> [WORK TO COMPLETE] Starting at the line that holds "solucionarlo directamente con", copy every line exactly through the end of the data, and no others.

[EXERCISE DATA — start]

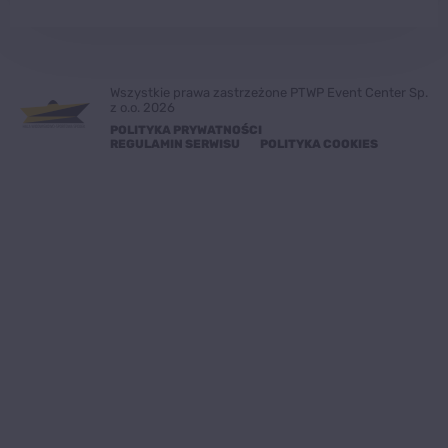
Wszystkie prawa zastrzeżone PTWP Event Center Sp.
z o.o. 2026
POLITYKA PRYWATNOŚCI
REGULAMIN SERWISU
POLITYKA COOKIES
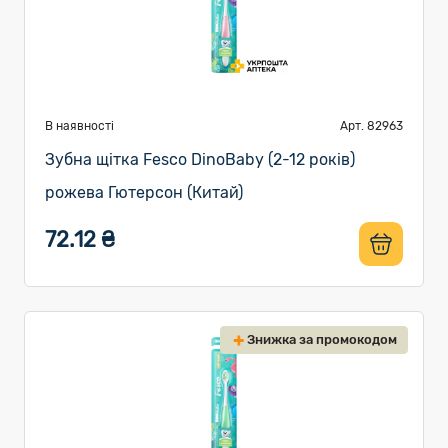
В наявності
Арт. 82963
Зубна щітка Fesco DinoBaby (2-12 років)
рожева Гютерсон (Китай)
72.12 ₴
Знижка за промокодом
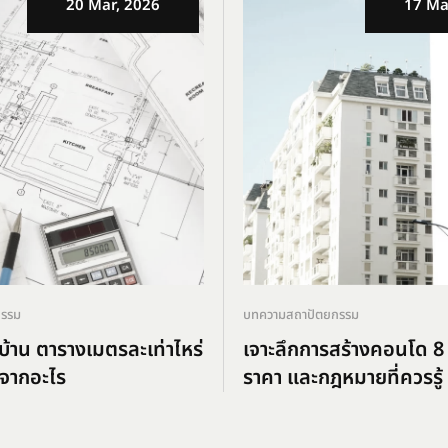
20 Mar, 2026
17 Ma
กรรม
บทความสถาปัตยกรรม
้าน ตารางเมตรละเท่าไหร่
เจาะลึกการสร้างคอนโด 8 
จากอะไร
ราคา และกฎหมายที่ควรรู้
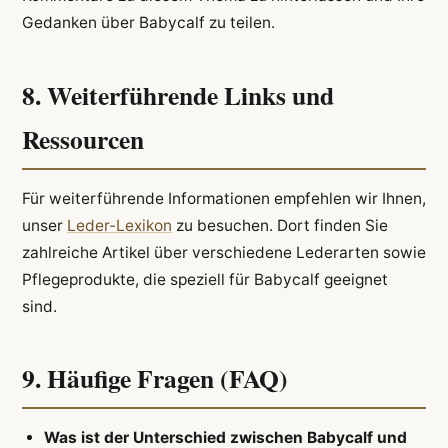
Gedanken über Babycalf zu teilen.
8. Weiterführende Links und
Ressourcen
Für weiterführende Informationen empfehlen wir Ihnen,
unser
Leder-Lexikon
zu besuchen. Dort finden Sie
zahlreiche Artikel über verschiedene Lederarten sowie
Pflegeprodukte, die speziell für Babycalf geeignet
sind.
9. Häufige Fragen (FAQ)
Was ist der Unterschied zwischen Babycalf und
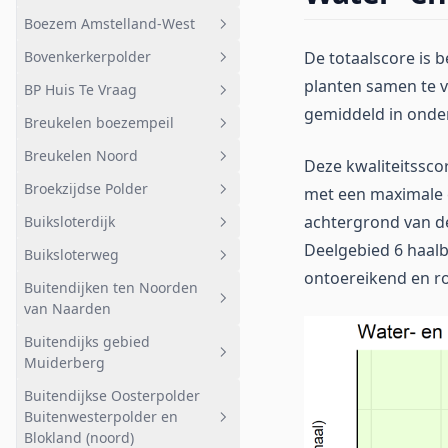
Boezem Amstelland-West
Bemalen
Geheel afwateringsgebied
De totaalscore is 
Bovenkerkerpolder
Langs de Vecht
Blokland
Geheel afwateringsgebied
planten samen te v
BP Huis Te Vraag
Noord
Geheel afwateringsgebied
gemiddeld in onde
Breukelen boezempeil
Noord-west
Landelijk
Geheel afwateringsgebied
Breukelen Noord
Noord-oost
Amsteldijk Zuid
BP Huis Te Vraag
Geheel afwateringsgebied
Deze kwaliteitssco
Broekzijdse Polder
met een maximale e
Oost
Amstelveen
Breukelen boezempeil
Geheel afwateringsgebied
achtergrond van de
Buiksloterdijk
Midden
Breukelen Noord
Geheel afwateringsgebied
Deelgebied 6 haalba
Buiksloterweg
West
Landelijk
Landelijk
Geheel afwateringsgebied
ontoereikend en ro
Buitendijken ten Noorden
Zuid
Abcoude
Buiksloterdijk
Geheel afwateringsgebied
van Naarden
Buiksloterweg
Buitendijks gebied
Geheel afwateringsgebied
Muiderberg
Schapenmeent
Buitendijkse Oosterpolder
Geheel afwateringsgebied
Haverland
Buitenwesterpolder en
Buitendijks gebied
Blokland (noord)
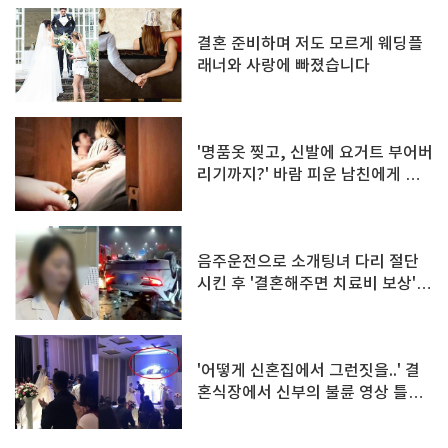
결혼 준비하며 저도 모르게 웨딩플
래너와 사랑에 빠졌습니다
'명품옷 찢고, 신발에 요거트 부어버
리기까지?' 바람 피운 남친에게 이
런 복수 괜찮을까?
음주운전으로 소개팅녀 다리 절단
시킨 후 '결혼해주면 치료비 보상'하
겠다는 남성
'어떻게 신혼집에서 그런짓을..' 결
혼식장에서 신부의 불륜 영상 틀어
버린 신랑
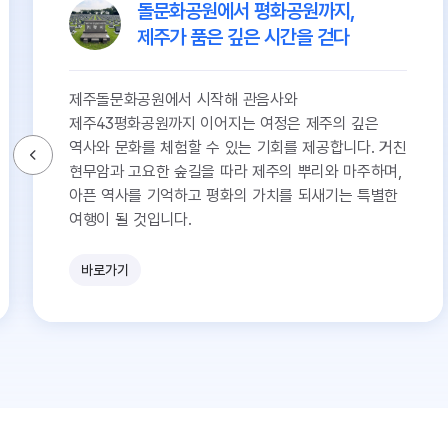
돌문화공원에서 평화공원까지,
제주가 품은 깊은 시간을 걷다
제주돌문화공원에서 시작해 관음사와
제주43평화공원까지 이어지는 여정은 제주의 깊은
역사와 문화를 체험할 수 있는 기회를 제공합니다. 거친
현무암과 고요한 숲길을 따라 제주의 뿌리와 마주하며,
아픈 역사를 기억하고 평화의 가치를 되새기는 특별한
여행이 될 것입니다.
바로가기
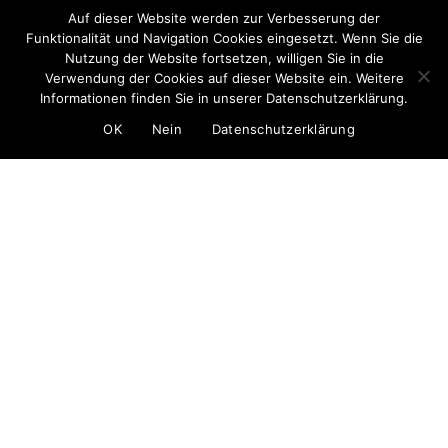
Auf dieser Website werden zur Verbesserung der
Funktionalität und Navigation Cookies eingesetzt. Wenn Sie die
Nutzung der Website fortsetzen, willigen Sie in die
Verwendung der Cookies auf dieser Website ein. Weitere
Informationen finden Sie in unserer Datenschutzerklärung.
Q
OK
Nein
Datenschutzerklärung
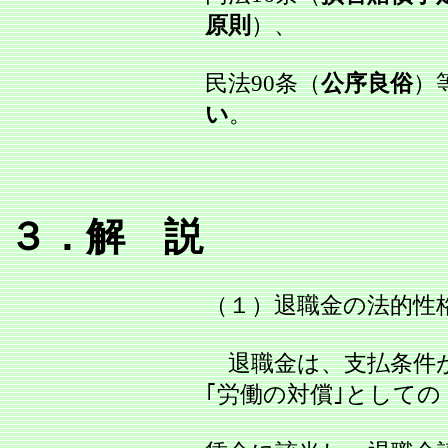
原則
）、
民法90条（
公序良俗
）
い
。
３．解 説
（１）退職金の法的性
退職金は、支払条件が
｢労働の対償｣としての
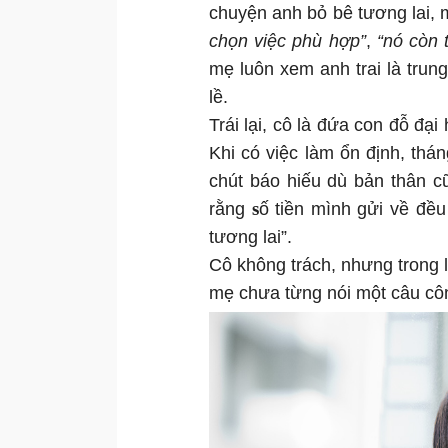
chuyện anh bỏ bê tương lai, 
chọn việc phù hợp”
,
“nó còn t
mẹ luôn xem anh trai là trun
lề.
Trái lại, cô là đứa con đỗ đạ
Khi có việc làm ổn định, thán
chút báo hiếu dù bản thân c
s
rằng
ố tiền mình gửi về đều
tương lai”.
Cô không trách, nhưng trong 
mẹ chưa từng nói một câu cô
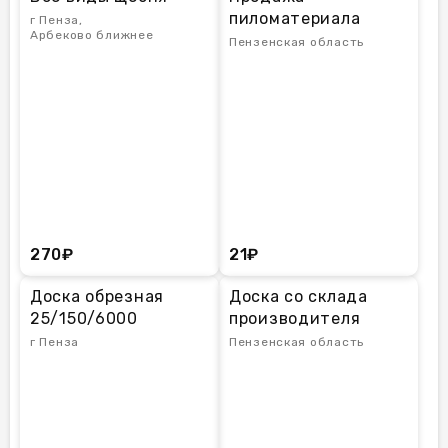
пиломатериала
г Пенза,
Арбеково ближнее
Пензенская область
270₽
21₽
Доска обрезная
Доска со склада
25/150/6000
производителя
г Пенза
Пензенская область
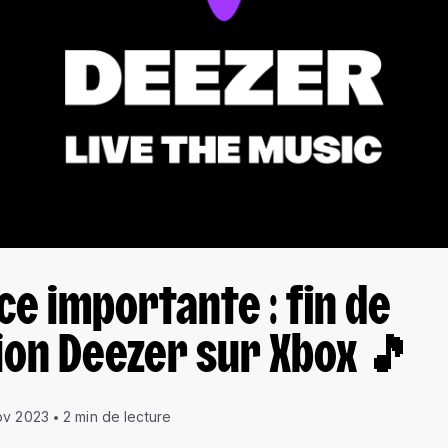
e importante : fin de
tion Deezer sur Xbox 🎵
ov 2023
2 min de lecture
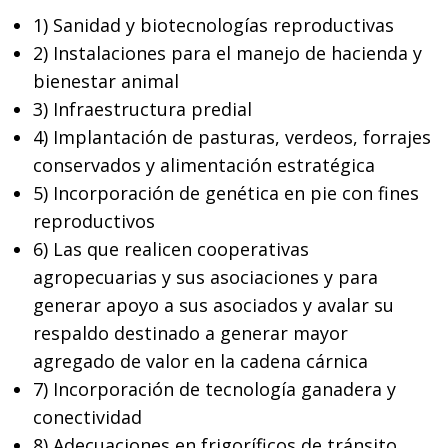
1) Sanidad y biotecnologías reproductivas
2) Instalaciones para el manejo de hacienda y
bienestar animal
3) Infraestructura predial
4) Implantación de pasturas, verdeos, forrajes
conservados y alimentación estratégica
5) Incorporación de genética en pie con fines
reproductivos
6) Las que realicen cooperativas
agropecuarias y sus asociaciones y para
generar apoyo a sus asociados y avalar su
respaldo destinado a generar mayor
agregado de valor en la cadena cárnica
7) Incorporación de tecnología ganadera y
conectividad
8) Adecuaciones en frigoríficos de tránsito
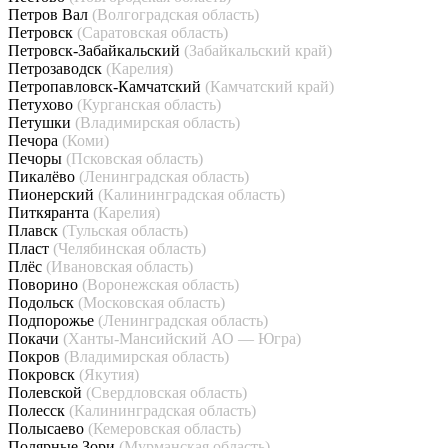
Петров Вал
(Волгоградская область)
Петровск
(Саратовская область)
Петровск-Забайкальский
(Забайкальский край)
Петрозаводск
(Карелия)
Петропавловск-Камчатский
(Камчатский край)
Петухово
(Курганская область)
Петушки
(Владимирская область)
Печора
(Коми)
Печоры
(Псковская область)
Пикалёво
(Ленинградская область)
Пионерский
(Калининградская область)
Питкяранта
(Карелия)
Плавск
(Тульская область)
Пласт
(Челябинская область)
Плёс
(Ивановская область)
Поворино
(Воронежская область)
Подольск
(Московская область)
Подпорожье
(Ленинградская область)
Покачи
(Ханты-Мансийский АО — Югра)
Покров
(Владимирская область)
Покровск
(Якутия)
Полевской
(Свердловская область)
Полесск
(Калининградская область)
Полысаево
(Кемеровская область)
Полярные Зори
(Мурманская область)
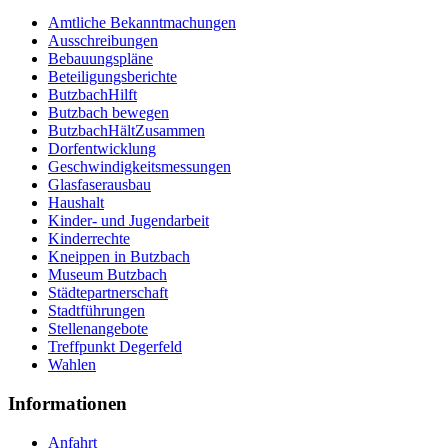
Amtliche Bekanntmachungen
Ausschreibungen
Bebauungspläne
Beteiligungsberichte
ButzbachHilft
Butzbach bewegen
ButzbachHältZusammen
Dorfentwicklung
Geschwindigkeitsmessungen
Glasfaserausbau
Haushalt
Kinder- und Jugendarbeit
Kinderrechte
Kneippen in Butzbach
Museum Butzbach
Städtepartnerschaft
Stadtführungen
Stellenangebote
Treffpunkt Degerfeld
Wahlen
Informationen
Anfahrt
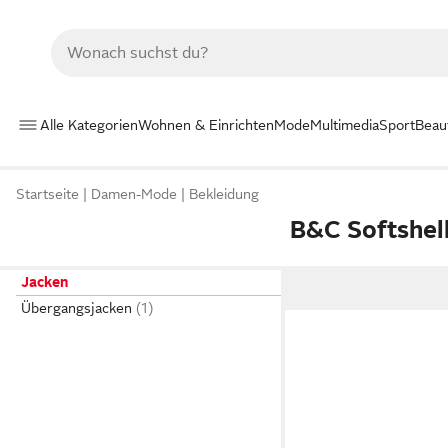
Alle Kategorien
Wohnen & Einrichten
Mode
Multimedia
Sport
Beau
Startseite
Damen-Mode
Bekleidung
B&C Softshel
Jacken
Übergangsjacken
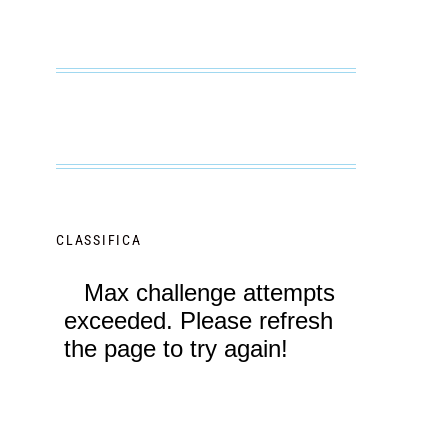
CLASSIFICA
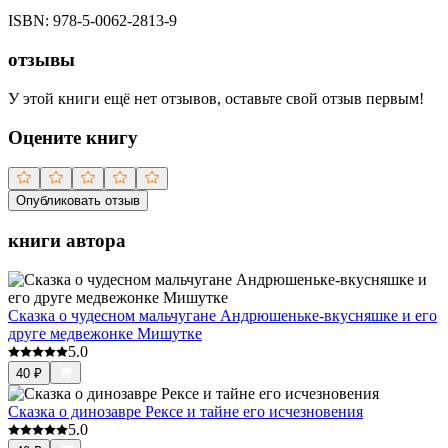
ISBN:
978-5-0062-2813-9
отзывы
У этой книги ещё нет отзывов, оставьте свой отзыв первым!
Оцените книгу
Опубликовать отзыв
книги автора
Сказка о чудесном мальчугане Андрюшеньке-вкусняшке и его
друге медвежонке Мишутке
5.0
40
₽
Сказка о динозавре Рексе и тайне его исчезновения
5.0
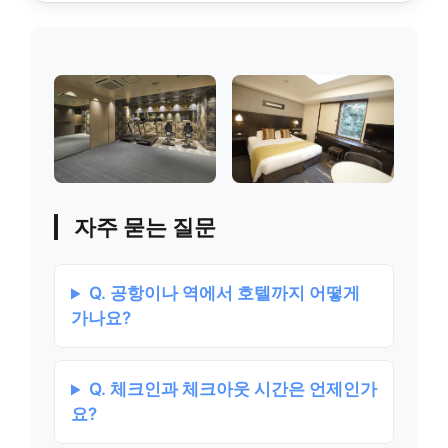
자주 묻는 질문
Q. 공항이나 역에서 호텔까지 어떻게
가나요?
Q. 체크인과 체크아웃 시간은 언제인가
요?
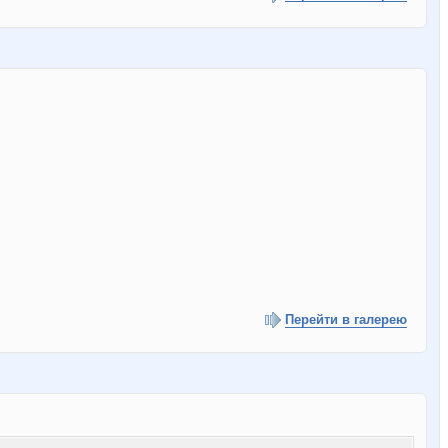
Перейти в галерею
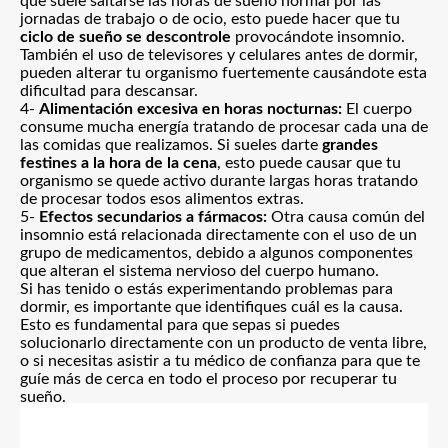
que suele saltarse las horas de sueño normal por las
jornadas de trabajo o de ocio, esto puede hacer que tu
ciclo de sueño se descontrole
provocándote insomnio.
También el uso de televisores y celulares antes de dormir,
pueden alterar tu organismo fuertemente causándote esta
dificultad para descansar.
4-
Alimentación excesiva en horas nocturnas:
El cuerpo
consume mucha energía tratando de procesar cada una de
las comidas que realizamos. Si sueles darte
grandes
festines a la hora de la cena
, esto puede causar que tu
organismo se quede activo durante largas horas
tratando
de procesar todos esos alimentos extras.
5-
Efectos secundarios a fármacos:
Otra causa común del
insomnio está relacionada directamente con el uso de un
grupo de medicamentos, debido a algunos componentes
que alteran el sistema nervioso del cuerpo humano.
Si has tenido o estás experimentando problemas para
dormir, es importante que identifiques cuál es la causa.
Esto es fundamental para que sepas si puedes
solucionarlo directamente con un producto de venta libre,
o si necesitas asistir a tu médico de confianza para que te
guíe más de cerca en todo el proceso por recuperar tu
sueño.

[EXERCISE DATA — finish]

> [ANSWER BOX]
solucionarlo directamente con un producto de venta libre,
o si necesitas asistir a tu médico de confianza para que te
guíe más de cerca en todo el proceso por recuperar tu
sueño.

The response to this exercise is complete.